How is Meta Getting Its Hands on Advance Digital Galleys to Train Its AI?
Maris Kreizman: One of the Richest Companies in the World is Stealing From the Rest of Us
On Thursday, March 20, all of the writers I know were in a bit of a frenzy. That morning Alex Reisner at the Atlantic had published a piece about Llama 3, Meta’s AI model, and the astonishing number of pirated books on which it had been trained. Meta’s leadership, against the advice of their lawyers, had used LibGen, a pirate file-sharing site supposedly intended to make academic papers more accessible worldwide. Along with Reisner’s article came a handy search bar where you could type your name to see if Meta had used any of your writing to train its generative language models.

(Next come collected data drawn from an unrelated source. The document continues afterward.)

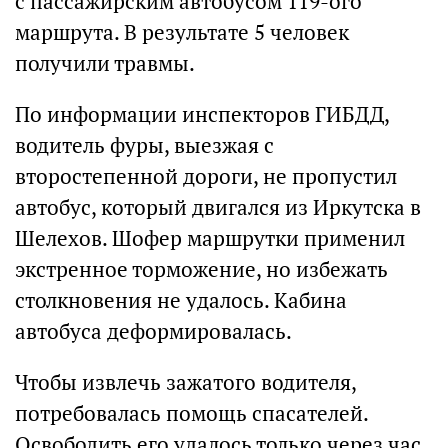
с пассажирским автобусом 119-ого
маршрута. В результате 5 человек
получили травмы.
По информации инспекторов ГИБДД,
водитель фуры, выезжая с
второстепенной дороги, не пропустил
автобус, который двигался из Иркутска в
Шелехов. Шофер маршрутки применил
экстренное торможение, но избежать
столкновения не удалось. Кабина
автобуса деформировалась.
Чтобы извлечь зажатого водителя,
потребовалась помощь спасателей.
Освободить его удалось только через час.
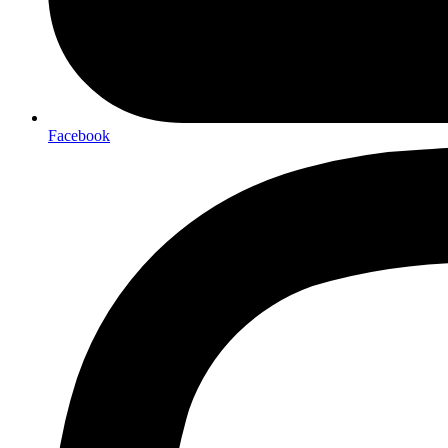
Facebook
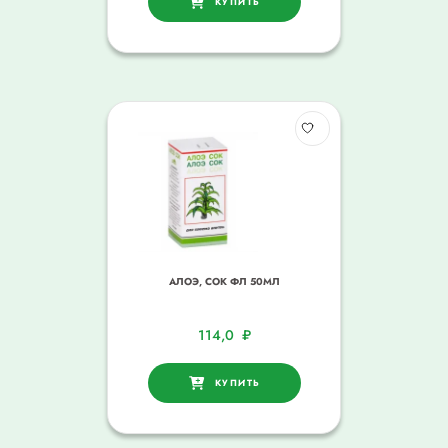
КУПИТЬ
АЛОЭ, СОК ФЛ 50МЛ
114,0
₽
КУПИТЬ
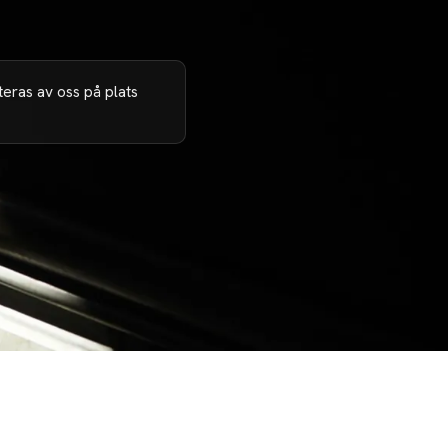
eras av oss på plats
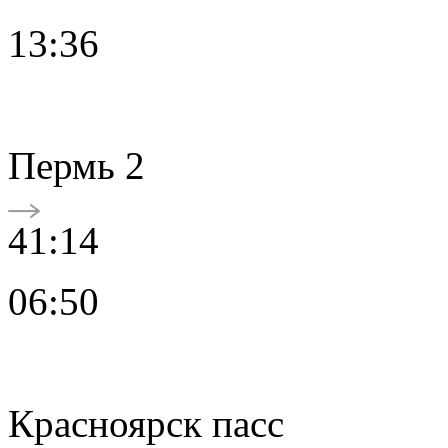
13:36
Пермь 2
41:14
06:50
Красноярск пасс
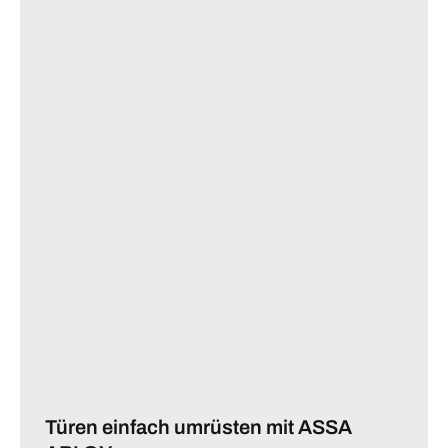
Türen einfach umrüsten mit ASSA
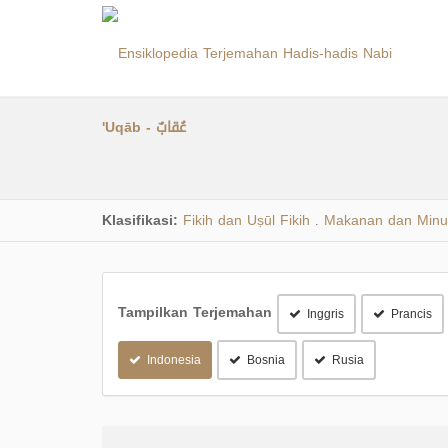
'Uqāb - عُقابٌ
Klasifikasi:
Fikih dan Uṣūl Fikih
Makanan dan Min
.
Tampilkan Terjemahan
Inggris
Prancis
Indonesia
Bosnia
Rusia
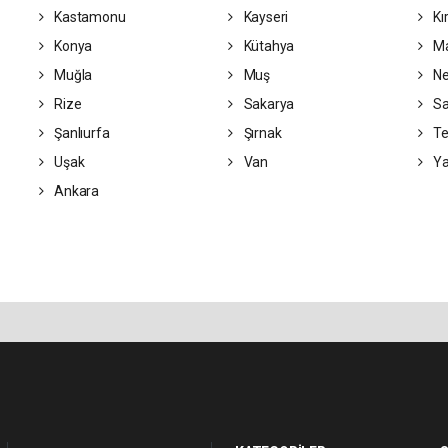
Kastamonu
Kayseri
Kı
Konya
Kütahya
Ma
Muğla
Muş
Ne
Rize
Sakarya
S
Şanlıurfa
Şırnak
Te
Uşak
Van
Ya
Ankara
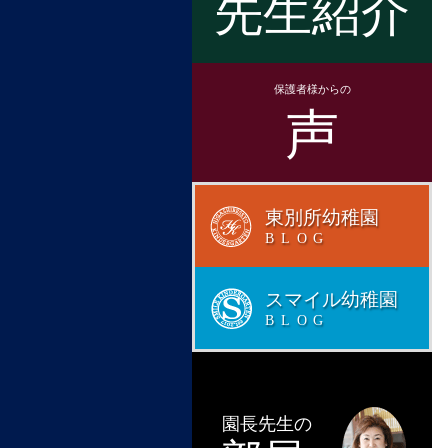
先生紹介
保護者様からの
声
東別所幼稚園
BLOG
スマイル幼稚園
BLOG
園長先生の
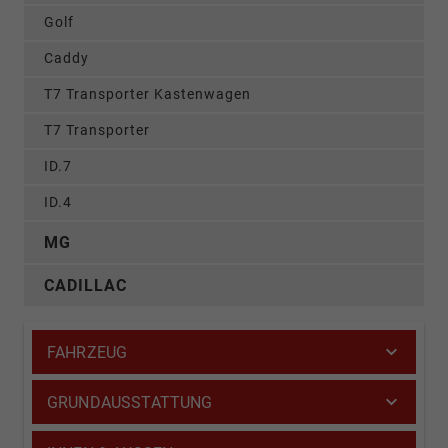
Golf
Caddy
T7 Transporter Kastenwagen
T7 Transporter
ID.7
ID.4
MG
CADILLAC
FAHRZEUG
GRUNDAUSSTATTUNG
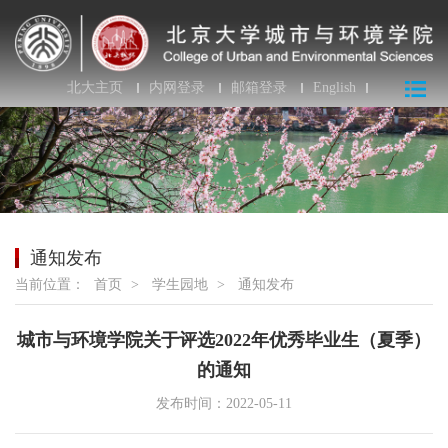
北大主页
内网登录
邮箱登录
English
通知发布
当前位置：
首页
>
学生园地
>
通知发布
城市与环境学院关于评选2022年优秀毕业生（夏季）
的通知
发布时间：2022-05-11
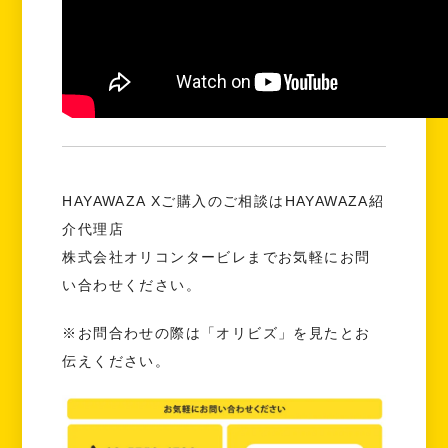
HAYAWAZA Xご購入のご相談はHAYAWAZA紹
介代理店
株式会社オリコンタービレまでお気軽にお問
い合わせください。
※お問合わせの際は「オリビズ」を見たとお
伝えください。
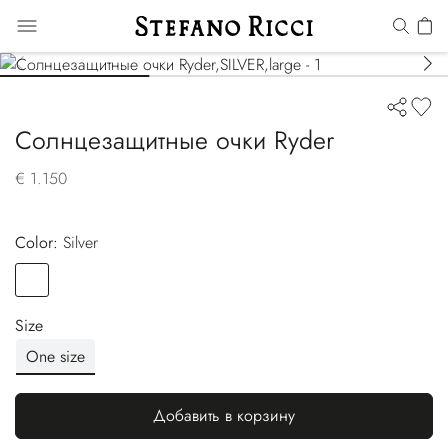
Солнцезащитные очки Ryder
€ 1.150
Color:
silver
Color
SILVER
Size
One size
Добавить в корзину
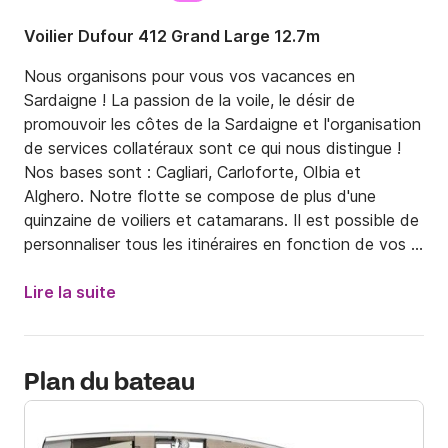
Voilier Dufour 412 Grand Large 12.7m
Nous organisons pour vous vos vacances en 
Sardaigne ! La passion de la voile, le désir de 
promouvoir les côtes de la Sardaigne et l'organisation 
de services collatéraux sont ce qui nous distingue ! 
Nos bases sont : Cagliari, Carloforte, Olbia et 
Alghero. Notre flotte se compose de plus d'une 
quinzaine de voiliers et catamarans. Il est possible de 
personnaliser tous les itinéraires en fonction de vos 
demandes.

Lire la suite
Le voilier a été construit en 2018, il dispose de 3 très 
grandes cabines pour accueillir 8 convives. Les salles 
de bain à disposition des hôtes sont au nombre de 2. 
Plan du bateau
Parfait pour une famille ou un groupe d'amis ! Les 
détails ne laissent pas au hasard : haut-parleurs 
stéréo dans le cockpit, Radio/Bluetooth, annexe 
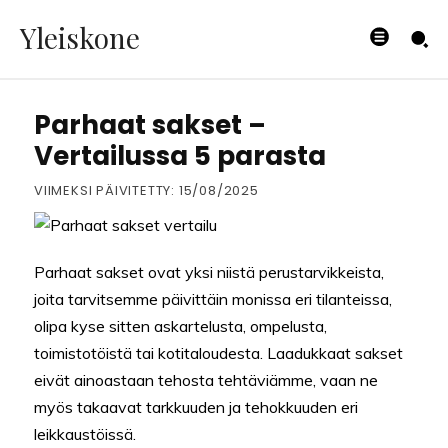
Yleiskone
KEITTIÖ
Parhaat sakset –
Vertailussa 5 parasta
VIIMEKSI PÄIVITETTY:
15/08/2025
Parhaat sakset ovat yksi niistä perustarvikkeista,
joita tarvitsemme päivittäin monissa eri tilanteissa,
olipa kyse sitten askartelusta, ompelusta,
toimistotöistä tai kotitaloudesta. Laadukkaat sakset
eivät ainoastaan tehosta tehtäviämme, vaan ne
myös takaavat tarkkuuden ja tehokkuuden eri
leikkaustöissä.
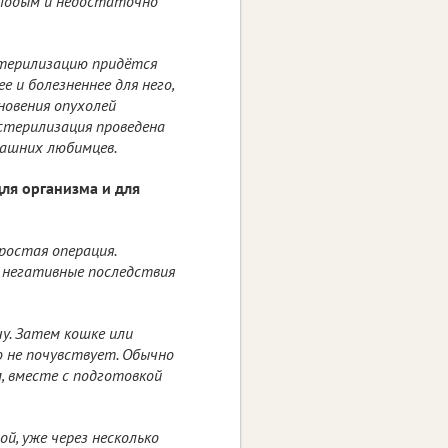
олодым и недостаточно
стерилизацию придётся
 и болезненнее для него,
новения опухолей
стерилизация проведена
омашних любимцев.
ля организма и для
ростая операция.
 негативные последствия
у. Затем кошке или
о не почувствует. Обычно
м, вместе с подготовкой
ой, уже через несколько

Anyone who has ever published a book, or even an academic paper, quickly entered their name in the search, and just about every traditionally published author I know came away 99.9 percent pissed off, and maybe .01 percent validated, it was an honor to even be included, etc etc.
This is not the first time we writers have anxiously typed our name into a search bar. In 2023 Reisner published a piece that placed the number of books that were used to train Meta’s AI at 183,000. That time I felt that .01 percent of despair when I typed my name in to zero results, but I also felt a little optimistic that authors such as Sarah Silverman (comedians can be authors; The Bedwetter is very fun!), Paul Tremblay, and Michael Chabon, whose work had in fact been lifted, had filed separate copyright lawsuits that were then consolidated into one: Kadrey v. Meta is a class action suit in Northern California that is still ongoing.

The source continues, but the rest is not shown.